* WHAT YOU NEED TO DO:
The records that follow should be copied in full, exactly as they read.

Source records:
- - -

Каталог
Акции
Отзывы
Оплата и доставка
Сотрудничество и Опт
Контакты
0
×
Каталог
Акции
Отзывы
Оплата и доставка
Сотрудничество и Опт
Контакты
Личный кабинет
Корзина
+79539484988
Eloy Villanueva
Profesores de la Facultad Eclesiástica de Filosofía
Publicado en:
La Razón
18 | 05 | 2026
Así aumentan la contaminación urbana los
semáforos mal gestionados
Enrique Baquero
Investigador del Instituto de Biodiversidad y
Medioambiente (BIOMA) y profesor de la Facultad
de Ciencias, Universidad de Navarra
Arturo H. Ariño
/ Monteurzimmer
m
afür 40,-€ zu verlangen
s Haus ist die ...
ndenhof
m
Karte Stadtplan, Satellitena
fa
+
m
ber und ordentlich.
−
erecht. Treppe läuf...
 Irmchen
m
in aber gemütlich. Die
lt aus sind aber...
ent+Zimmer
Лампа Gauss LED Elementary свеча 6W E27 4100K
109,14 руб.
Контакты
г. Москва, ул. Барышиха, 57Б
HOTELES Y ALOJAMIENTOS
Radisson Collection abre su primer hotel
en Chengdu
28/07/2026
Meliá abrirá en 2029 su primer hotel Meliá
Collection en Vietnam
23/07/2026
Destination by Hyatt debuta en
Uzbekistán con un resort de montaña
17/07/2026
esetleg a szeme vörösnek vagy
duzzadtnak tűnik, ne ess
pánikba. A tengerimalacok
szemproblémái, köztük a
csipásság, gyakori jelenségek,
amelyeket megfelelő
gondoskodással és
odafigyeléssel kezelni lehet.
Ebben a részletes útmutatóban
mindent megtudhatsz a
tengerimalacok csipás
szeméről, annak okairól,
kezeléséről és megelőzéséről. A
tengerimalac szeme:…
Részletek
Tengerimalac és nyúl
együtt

- - -

* RESULT FOR THIS EXERCISE:
Каталог
Акции
Отзывы
Оплата и доставка
Сотрудничество и Опт
Контакты
0
×
Каталог
Акции
Отзывы
Оплата и доставка
Сотрудничество и Опт
Контакты
Личный кабинет
Корзина
+79539484988
Eloy Villanueva
Profesores de la Facultad Eclesiástica de Filosofía
Publicado en:
La Razón
18 | 05 | 2026
Así aumentan la contaminación urbana los
semáforos mal gestionados
Enrique Baquero
Investigador del Instituto de Biodiversidad y
Medioambiente (BIOMA) y profesor de la Facultad
de Ciencias, Universidad de Navarra
Arturo H. Ariño
/ Monteurzimmer
m
afür 40,-€ zu verlangen
s Haus ist die ...
ndenhof
m
Karte Stadtplan, Satellitena
fa
+
m
ber und ordentlich.
−
erecht. Treppe läuf...
 Irmchen
m
in aber gemütlich. Die
lt aus sind aber...
ent+Zimmer
Лампа Gauss LED Elementary свеча 6W E27 4100K
109,14 руб.
Контакты
г. Москва, ул. Барышиха, 57Б
HOTELES Y ALOJAMIENTOS
Radisson Collection abre su primer hotel
en Chengdu
28/07/2026
Meliá abrirá en 2029 su primer hotel Meliá
Collection en Vietnam
23/07/2026
Destination by Hyatt debuta en
Uzbekistán con un resort de montaña
17/07/2026
esetleg a szeme vörösnek vagy
duzzadtnak tűnik, ne ess
pánikba. A tengerimalacok
szemproblémái, köztük a
csipásság, gyakori jelenségek,
amelyeket megfelelő
gondoskodással és
odafigyeléssel kezelni lehet.
Ebben a részletes útmutatóban
mindent megtudhatsz a
tengerimalacok csipás
szeméről, annak okairól,
kezeléséről és megelőzéséről. A
tengerimalac szeme:…
Részletek
Tengerimalac és nyúl
együtt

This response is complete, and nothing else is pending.